Le jour où le dieu Lewis se fit moine Comment il est entré dans les ordres pour Citroën. Coulisses d'un spot.

Réservé aux abonnés

Publié le 26/07/1996 à 7h48

Des images et des sportifs, des pubs et des athlètes. Tendance de

fin de siècle, Cantona et ses rasoirs ont remplacé les belles et leur savon, Candeloro et son sent-bon font oublier Fernandel et ses cigarettes, Carl Lewis fait la course avec une auto quand quelques acteurs de second rôle d'après-guerre se contentaient de monter dedans et de dire en chantant: ça marche. Identification, modélisation, reconnaissance, le sportif est icône, le sportif est vendeur. La preuve avec Carl Lewis qui a fait les beaux jours de Citroën en acceptant de tourner, déguisé en moine après avoir perdu un pari, une publicité pour un modèle de la firme aux chevrons.

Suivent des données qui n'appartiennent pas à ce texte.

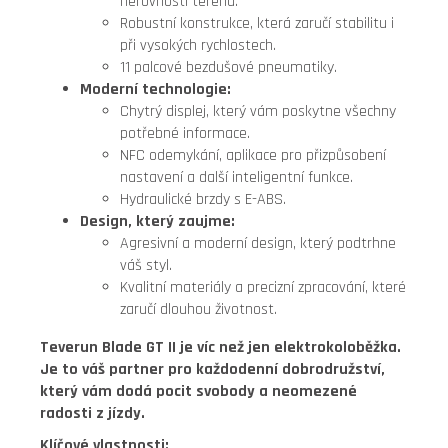
nerovnosti terénu.
Robustní konstrukce, která zaručí stabilitu i
při vysokých rychlostech.
11 palcové bezdušové pneumatiky.
Moderní technologie:
Chytrý displej, který vám poskytne všechny
potřebné informace.
NFC odemykání, aplikace pro přizpůsobení
nastavení a další inteligentní funkce.
Hydraulické brzdy s E-ABS.
Design, který zaujme:
Agresivní a moderní design, který podtrhne
váš styl.
Kvalitní materiály a precizní zpracování, které
zaručí dlouhou životnost.
Teverun Blade GT II je víc než jen elektrokoloběžka.
Je to váš partner pro každodenní dobrodružství,
který vám dodá pocit svobody a neomezené
radosti z jízdy.
Klíčové vlastnosti:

«Avant d'être un sportif, c'est une star.» La chose est dite, et c'est Christophe Lafarge, copatron de l'agence Euro-RSCG-Lafarge-Schell, qui l'annonce. «A la limite, il a dépassé le stade du sport, ce n'est pas Candeloro, ce n'est pas quelqu'un qu'on a choisi parce qu'il est au sommet de la gloire, mais plutôt parce que, aux yeux des gens, ce n'est même plus un athlète, c'est quelqu'un qui incarne toutes les vraies vertus.»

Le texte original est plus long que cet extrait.